27. I An old-fashioned single-play vinyl record rotates on a turntable at $45\text{rpm}$. What are (a) the angular velocity in$\text{rad}/\text{s}$ and (b) the period of the motion?

Short answer

Part(a) The angular velocity of the turntable is $4.712\text{rad}/\text{s}$.

Part(b) The period of motion is 1.33 s.

Step-by-step solution

Part (a). 

The rotational speed of the turntable is$45\text{rpm}$.
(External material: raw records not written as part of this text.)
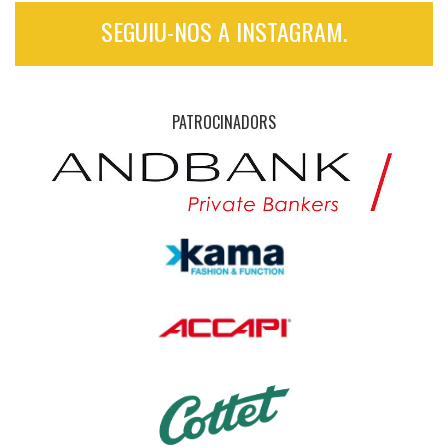
SEGUIU-NOS A INSTAGRAM.
PATROCINADORS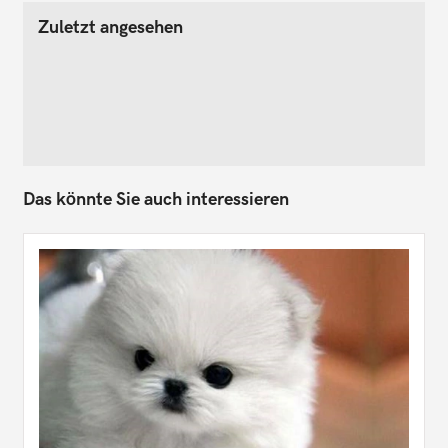
Zuletzt angesehen
Das könnte Sie auch interessieren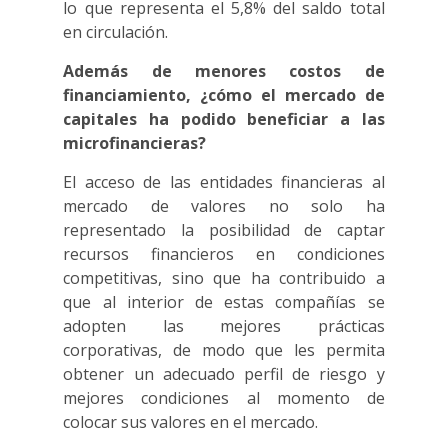
lo que representa el 5,8% del saldo total
en circulación.
Además de menores costos de
financiamiento,
¿cómo el mercado de
capitales ha podido beneficiar a las
microfinancieras?
El acceso de las entidades financieras al
mercado de valores no solo ha
representado la posibilidad de captar
recursos financieros en condiciones
competitivas, sino que ha contribuido a
que al interior de estas compañías se
adopten las mejores prácticas
corporativas, de modo que les permita
obtener un adecuado perfil de riesgo y
mejores condiciones al momento de
colocar sus valores en el mercado.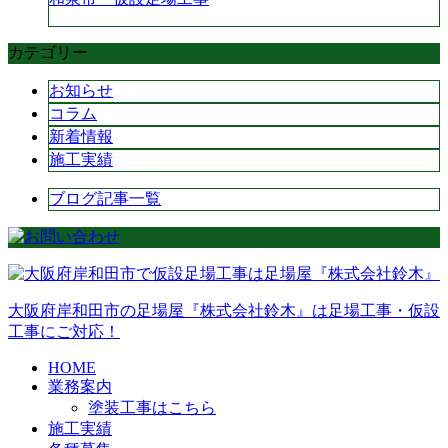
カテゴリー
お知らせ
コラム
新着情報
施工実績
ブログ記事一覧
大阪府岸和田市の足場屋『株式会社鈴木』は足場工事・仮設
工事にご対応！
HOME
業務案内
塗装工事はこちら
施工実績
The angular velocity of the table in $\text{rad}/\text{s}$is,

$\omega =\left(N\frac{\text{rev}}{\min }\right)\times \frac{\text{min}}{60\text{s}}\times \left(2\pi \frac{\text{rad}}{\text{rev}}\right)$

Here, $\omega$ is the angular velocity of the table, and N is the angular velocity in rpm

The angular velocity of the turntable is

$\begin{array}{l}\omega =\left(45\frac{\text{rev}}{\text{min}}\right)\times \frac{\min }{60\text{s}}\times \left(2\pi \text{rad}\right)\\ =4.712\text{rad}/\text{s}\end{array}$

Thus, the angular velocity of the turntable is $4.712\text{rad}/\text{s}$
.

Part(b)

The rotational speed of the turntable is $N=45\text{rpm}$,

The angular velocity of the table is$\omega =4.712\text{rad}/\text{s}$

The period of motion is,

$T=\frac{2\pi }{\omega }$

Here, $T$is the period of motion, and $\omega$is the angular velocity of the table.

The period of motion is

$T=\frac{2\pi }{4.712\text{rad}/\text{s}}=1.33\text{s}$

Thus, the period of motion is$1.33\text{s}$ .